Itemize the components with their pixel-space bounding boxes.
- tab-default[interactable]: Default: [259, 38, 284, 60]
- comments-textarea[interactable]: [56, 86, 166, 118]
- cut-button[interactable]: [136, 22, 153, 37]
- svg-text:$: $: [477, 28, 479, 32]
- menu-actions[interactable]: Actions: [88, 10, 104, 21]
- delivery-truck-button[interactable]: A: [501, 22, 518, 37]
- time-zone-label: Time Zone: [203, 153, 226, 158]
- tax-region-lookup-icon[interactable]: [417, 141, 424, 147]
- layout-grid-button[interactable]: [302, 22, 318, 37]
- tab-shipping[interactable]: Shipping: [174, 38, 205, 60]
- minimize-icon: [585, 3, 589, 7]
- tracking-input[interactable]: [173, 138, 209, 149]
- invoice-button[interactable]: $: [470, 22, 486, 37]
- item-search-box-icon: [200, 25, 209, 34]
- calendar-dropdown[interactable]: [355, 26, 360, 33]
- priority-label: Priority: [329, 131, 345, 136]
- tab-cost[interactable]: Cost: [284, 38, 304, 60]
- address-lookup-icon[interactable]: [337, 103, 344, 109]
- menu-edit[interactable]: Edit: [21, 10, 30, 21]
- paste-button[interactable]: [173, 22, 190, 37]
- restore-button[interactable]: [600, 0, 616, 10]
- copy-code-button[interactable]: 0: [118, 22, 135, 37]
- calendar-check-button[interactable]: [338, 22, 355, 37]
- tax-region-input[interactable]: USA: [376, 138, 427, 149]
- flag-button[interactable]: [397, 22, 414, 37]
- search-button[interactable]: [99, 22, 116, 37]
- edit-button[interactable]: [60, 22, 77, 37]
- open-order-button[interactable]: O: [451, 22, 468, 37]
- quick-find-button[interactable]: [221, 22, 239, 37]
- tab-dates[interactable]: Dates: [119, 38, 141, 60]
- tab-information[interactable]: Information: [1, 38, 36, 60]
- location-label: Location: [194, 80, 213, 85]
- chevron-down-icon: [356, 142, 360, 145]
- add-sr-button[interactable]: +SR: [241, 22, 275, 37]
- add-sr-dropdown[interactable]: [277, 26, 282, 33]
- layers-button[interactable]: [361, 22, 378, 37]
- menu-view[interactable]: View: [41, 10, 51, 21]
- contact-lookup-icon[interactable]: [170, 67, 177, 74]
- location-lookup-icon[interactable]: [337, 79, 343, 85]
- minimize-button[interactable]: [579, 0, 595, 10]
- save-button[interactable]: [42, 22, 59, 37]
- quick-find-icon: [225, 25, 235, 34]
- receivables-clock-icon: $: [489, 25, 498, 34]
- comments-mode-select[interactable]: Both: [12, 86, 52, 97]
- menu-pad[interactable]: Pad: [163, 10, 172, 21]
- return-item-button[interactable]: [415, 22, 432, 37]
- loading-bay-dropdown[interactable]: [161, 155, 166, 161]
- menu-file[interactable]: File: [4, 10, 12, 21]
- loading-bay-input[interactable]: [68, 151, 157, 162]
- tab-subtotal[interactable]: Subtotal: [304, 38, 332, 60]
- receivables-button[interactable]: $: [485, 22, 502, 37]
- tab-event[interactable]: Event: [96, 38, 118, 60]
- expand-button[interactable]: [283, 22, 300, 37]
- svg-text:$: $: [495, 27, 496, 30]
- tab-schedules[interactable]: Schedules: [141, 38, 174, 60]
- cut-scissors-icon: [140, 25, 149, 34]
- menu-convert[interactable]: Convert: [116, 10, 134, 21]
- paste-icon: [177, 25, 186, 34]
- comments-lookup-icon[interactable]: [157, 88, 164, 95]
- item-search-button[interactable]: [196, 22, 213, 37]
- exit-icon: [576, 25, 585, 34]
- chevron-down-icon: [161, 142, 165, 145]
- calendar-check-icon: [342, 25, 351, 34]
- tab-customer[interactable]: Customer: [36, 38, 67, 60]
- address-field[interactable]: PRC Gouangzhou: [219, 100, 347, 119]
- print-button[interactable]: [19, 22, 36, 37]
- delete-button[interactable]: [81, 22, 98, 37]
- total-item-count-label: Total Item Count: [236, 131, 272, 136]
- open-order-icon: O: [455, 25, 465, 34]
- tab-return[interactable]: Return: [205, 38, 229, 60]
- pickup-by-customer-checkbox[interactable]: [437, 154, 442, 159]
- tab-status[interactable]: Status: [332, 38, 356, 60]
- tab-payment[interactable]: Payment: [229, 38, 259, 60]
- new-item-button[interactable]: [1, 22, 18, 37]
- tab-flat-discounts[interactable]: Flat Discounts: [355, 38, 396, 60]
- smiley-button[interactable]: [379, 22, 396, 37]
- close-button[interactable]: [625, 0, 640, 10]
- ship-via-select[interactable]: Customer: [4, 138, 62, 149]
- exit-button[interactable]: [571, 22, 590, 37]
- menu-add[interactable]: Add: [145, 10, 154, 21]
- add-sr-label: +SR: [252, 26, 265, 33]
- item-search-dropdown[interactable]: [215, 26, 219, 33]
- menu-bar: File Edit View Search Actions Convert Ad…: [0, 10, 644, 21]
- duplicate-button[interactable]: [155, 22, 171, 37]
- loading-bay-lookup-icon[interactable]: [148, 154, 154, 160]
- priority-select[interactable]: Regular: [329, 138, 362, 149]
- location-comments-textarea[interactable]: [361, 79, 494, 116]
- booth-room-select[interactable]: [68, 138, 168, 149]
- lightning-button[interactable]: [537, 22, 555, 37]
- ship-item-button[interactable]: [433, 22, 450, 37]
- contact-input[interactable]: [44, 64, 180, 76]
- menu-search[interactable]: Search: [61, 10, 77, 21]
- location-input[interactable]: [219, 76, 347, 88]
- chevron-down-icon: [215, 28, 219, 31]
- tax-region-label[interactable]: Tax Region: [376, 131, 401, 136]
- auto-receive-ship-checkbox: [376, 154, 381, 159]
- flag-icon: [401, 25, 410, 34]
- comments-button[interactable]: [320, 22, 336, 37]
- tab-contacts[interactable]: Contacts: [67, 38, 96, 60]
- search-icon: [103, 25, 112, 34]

——————————

Exercise objective — Every entry above should be written out again, precisely.

Answer space —
Itemize the components with their pixel-space bounding boxes.
- tab-default[interactable]: Default: [259, 38, 284, 60]
- comments-textarea[interactable]: [56, 86, 166, 118]
- cut-button[interactable]: [136, 22, 153, 37]
- svg-text:$: $: [477, 28, 479, 32]
- menu-actions[interactable]: Actions: [88, 10, 104, 21]
- delivery-truck-button[interactable]: A: [501, 22, 518, 37]
- time-zone-label: Time Zone: [203, 153, 226, 158]
- tax-region-lookup-icon[interactable]: [417, 141, 424, 147]
- layout-grid-button[interactable]: [302, 22, 318, 37]
- tab-shipping[interactable]: Shipping: [174, 38, 205, 60]
- minimize-icon: [585, 3, 589, 7]
- tracking-input[interactable]: [173, 138, 209, 149]
- invoice-button[interactable]: $: [470, 22, 486, 37]
- item-search-box-icon: [200, 25, 209, 34]
- calendar-dropdown[interactable]: [355, 26, 360, 33]
- priority-label: Priority: [329, 131, 345, 136]
- tab-cost[interactable]: Cost: [284, 38, 304, 60]
- address-lookup-icon[interactable]: [337, 103, 344, 109]
- menu-edit[interactable]: Edit: [21, 10, 30, 21]
- paste-button[interactable]: [173, 22, 190, 37]
- restore-button[interactable]: [600, 0, 616, 10]
- copy-code-button[interactable]: 0: [118, 22, 135, 37]
- calendar-check-button[interactable]: [338, 22, 355, 37]
- tax-region-input[interactable]: USA: [376, 138, 427, 149]
- flag-button[interactable]: [397, 22, 414, 37]
- search-button[interactable]: [99, 22, 116, 37]
- edit-button[interactable]: [60, 22, 77, 37]
- open-order-button[interactable]: O: [451, 22, 468, 37]
- quick-find-button[interactable]: [221, 22, 239, 37]
- tab-dates[interactable]: Dates: [119, 38, 141, 60]
- tab-information[interactable]: Information: [1, 38, 36, 60]
- location-label: Location: [194, 80, 213, 85]
- chevron-down-icon: [356, 142, 360, 145]
- add-sr-button[interactable]: +SR: [241, 22, 275, 37]
- add-sr-dropdown[interactable]: [277, 26, 282, 33]
- layers-button[interactable]: [361, 22, 378, 37]
- menu-view[interactable]: View: [41, 10, 51, 21]
- contact-lookup-icon[interactable]: [170, 67, 177, 74]
- location-lookup-icon[interactable]: [337, 79, 343, 85]
- minimize-button[interactable]: [579, 0, 595, 10]
- save-button[interactable]: [42, 22, 59, 37]
- quick-find-icon: [225, 25, 235, 34]
- receivables-clock-icon: $: [489, 25, 498, 34]
- comments-mode-select[interactable]: Both: [12, 86, 52, 97]
- menu-pad[interactable]: Pad: [163, 10, 172, 21]
- return-item-button[interactable]: [415, 22, 432, 37]
- loading-bay-dropdown[interactable]: [161, 155, 166, 161]
- menu-file[interactable]: File: [4, 10, 12, 21]
- loading-bay-input[interactable]: [68, 151, 157, 162]
- tab-subtotal[interactable]: Subtotal: [304, 38, 332, 60]
- receivables-button[interactable]: $: [485, 22, 502, 37]
- tab-event[interactable]: Event: [96, 38, 118, 60]
- expand-button[interactable]: [283, 22, 300, 37]
- svg-text:$: $: [495, 27, 496, 30]
- tab-schedules[interactable]: Schedules: [141, 38, 174, 60]
- cut-scissors-icon: [140, 25, 149, 34]
- menu-convert[interactable]: Convert: [116, 10, 134, 21]
- paste-icon: [177, 25, 186, 34]
- comments-lookup-icon[interactable]: [157, 88, 164, 95]
- item-search-button[interactable]: [196, 22, 213, 37]
- exit-icon: [576, 25, 585, 34]
- chevron-down-icon: [161, 142, 165, 145]
- calendar-check-icon: [342, 25, 351, 34]
- tab-customer[interactable]: Customer: [36, 38, 67, 60]
- address-field[interactable]: PRC Gouangzhou: [219, 100, 347, 119]
- print-button[interactable]: [19, 22, 36, 37]
- delete-button[interactable]: [81, 22, 98, 37]
- total-item-count-label: Total Item Count: [236, 131, 272, 136]
- open-order-icon: O: [455, 25, 465, 34]
- tab-return[interactable]: Return: [205, 38, 229, 60]
- pickup-by-customer-checkbox[interactable]: [437, 154, 442, 159]
- tab-status[interactable]: Status: [332, 38, 356, 60]
- tab-payment[interactable]: Payment: [229, 38, 259, 60]
- new-item-button[interactable]: [1, 22, 18, 37]
- tab-flat-discounts[interactable]: Flat Discounts: [355, 38, 396, 60]
- smiley-button[interactable]: [379, 22, 396, 37]
- close-button[interactable]: [625, 0, 640, 10]
- ship-via-select[interactable]: Customer: [4, 138, 62, 149]
- exit-button[interactable]: [571, 22, 590, 37]
- menu-add[interactable]: Add: [145, 10, 154, 21]
- add-sr-label: +SR: [252, 26, 265, 33]
- item-search-dropdown[interactable]: [215, 26, 219, 33]
- menu-bar: File Edit View Search Actions Convert Ad…: [0, 10, 644, 21]
- duplicate-button[interactable]: [155, 22, 171, 37]
- loading-bay-lookup-icon[interactable]: [148, 154, 154, 160]
- priority-select[interactable]: Regular: [329, 138, 362, 149]
- location-comments-textarea[interactable]: [361, 79, 494, 116]
- booth-room-select[interactable]: [68, 138, 168, 149]
- lightning-button[interactable]: [537, 22, 555, 37]
- ship-item-button[interactable]: [433, 22, 450, 37]
- contact-input[interactable]: [44, 64, 180, 76]
- menu-search[interactable]: Search: [61, 10, 77, 21]
- location-input[interactable]: [219, 76, 347, 88]
- chevron-down-icon: [215, 28, 219, 31]
- tax-region-label[interactable]: Tax Region: [376, 131, 401, 136]
- auto-receive-ship-checkbox: [376, 154, 381, 159]
- flag-icon: [401, 25, 410, 34]
- comments-button[interactable]: [320, 22, 336, 37]
- tab-contacts[interactable]: Contacts: [67, 38, 96, 60]
- search-icon: [103, 25, 112, 34]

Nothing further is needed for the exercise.